What the task requires = Using the listing below, extract each line that has the word "Paulo" in it.

Task material =
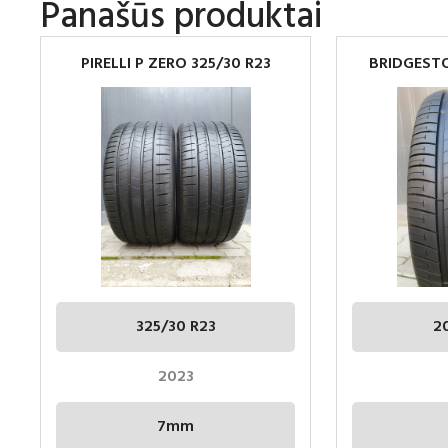
Panašūs produktai
PIRELLI P ZERO 325/30 R23
BRIDGESTO
2
325/30 R23
2
2023
7mm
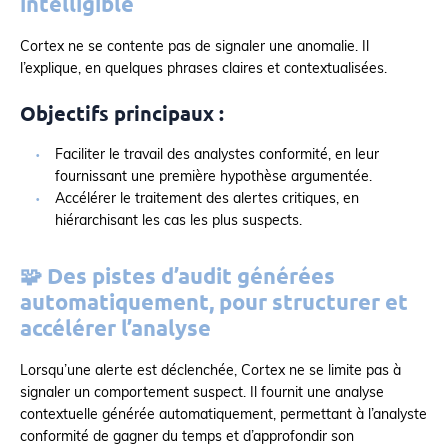
intelligible
Cortex ne se contente pas de signaler une anomalie. Il
l’explique, en quelques phrases claires et contextualisées.
Objectifs principaux :
Faciliter le travail des analystes conformité, en leur
fournissant une première hypothèse argumentée.
Accélérer le traitement des alertes critiques, en
hiérarchisant les cas les plus suspects.
🧩 Des pistes d’audit générées
automatiquement, pour structurer et
accélérer l’analyse
Lorsqu’une alerte est déclenchée, Cortex ne se limite pas à
signaler un comportement suspect. Il fournit une analyse
contextuelle générée automatiquement, permettant à l’analyste
conformité de gagner du temps et d’approfondir son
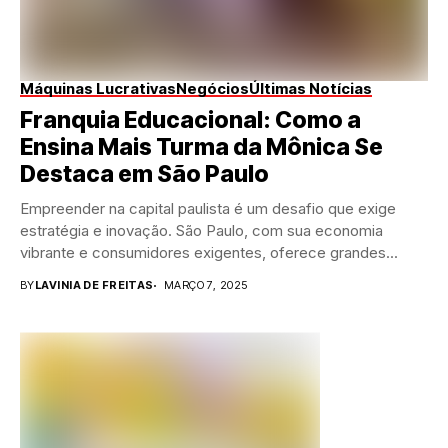
Máquinas Lucrativas
Negócios
Últimas Notícias
Franquia Educacional: Como a
Ensina Mais Turma da Mônica Se
Destaca em São Paulo
Empreender na capital paulista é um desafio que exige
estratégia e inovação. São Paulo, com sua economia
vibrante e consumidores exigentes, oferece grandes...
BY
LAVINIA DE FREITAS
MARÇO 7, 2025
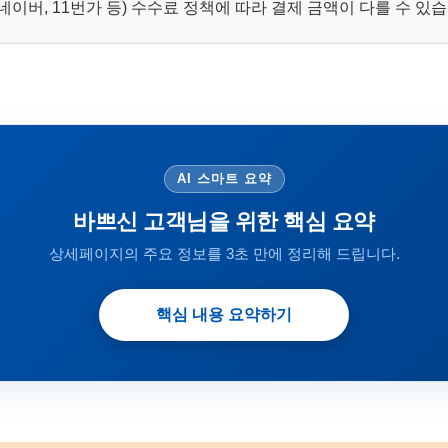
이버, 11번가 등) 수수료 정책에 따라 결제 금액이 다를 수 있
AI 스마트 요약
바쁘신 고객님을 위한 핵심 요약
상세페이지의 주요 정보를 3초 만에 정리해 드립니다.
핵심 내용 요약하기
 시세가 적용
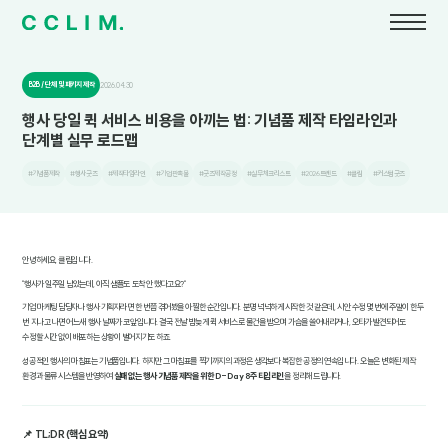
B2B / 단체 및 패키지 제작
2026.04.30
행사 당일 퀵 서비스 비용을 아끼는 법: 기념품 제작 타임라인과
단계별 실무 로드맵
#기념품제작
#행사굿즈
#제작타임라인
#기업판촉물
#굿즈제작공정
#실무체크리스트
#2026트렌드
#클림
#커스텀굿즈
안녕하세요, 클림입니다.
"행사가 일주일 남았는데, 아직 샘플도 도착 안 했다고요?"
기업 마케팅 담당자나 행사 기획자라면 한 번쯤 겪어봤을 아찔한 순간입니다. 분명 넉넉하게 시작한 것 같은데, 시안 수정 몇 번에 주말이 한두
번 지나고 나면 어느새 행사 날짜가 코앞입니다. 결국 전날 밤늦게 퀵 서비스로 물건을 받으며 가슴을 쓸어내리거나, 오타가 발견되어도
수정할 시간 없이 배포하는 상황이 벌어지기도 하죠.
성공적인 행사의 마침표는 기념품입니다. 하지만 그 마침표를 찍기까지의 과정은 생각보다 복잡한 공정의 연속입니다. 오늘은 변화된 제작
환경과 물류 시스템을 반영하여
실패 없는 행사 기념품 제작을 위한 D-Day 8주 타임라인
을 정리해 드립니다.
📌 TL;DR (핵심 요약)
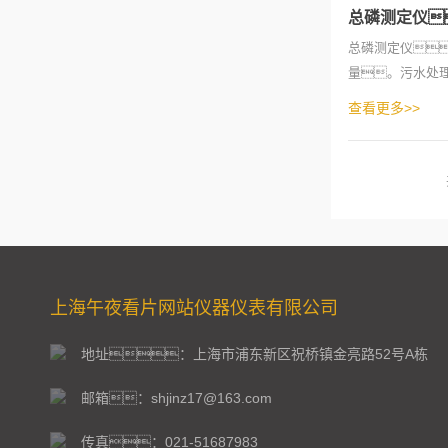
总磷测定仪
总磷测定仪
量。污水处
磷含量
查看更多>>
上海午夜看片网站仪器仪表有限公司
地址：上海市浦东新区祝桥镇金亮路52号A栋
邮箱：shjinz17@163.com
传真：021-51687983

Result of the exercise =
Destaca em São Paulo
estratégia e inovação. São Paulo, com sua economia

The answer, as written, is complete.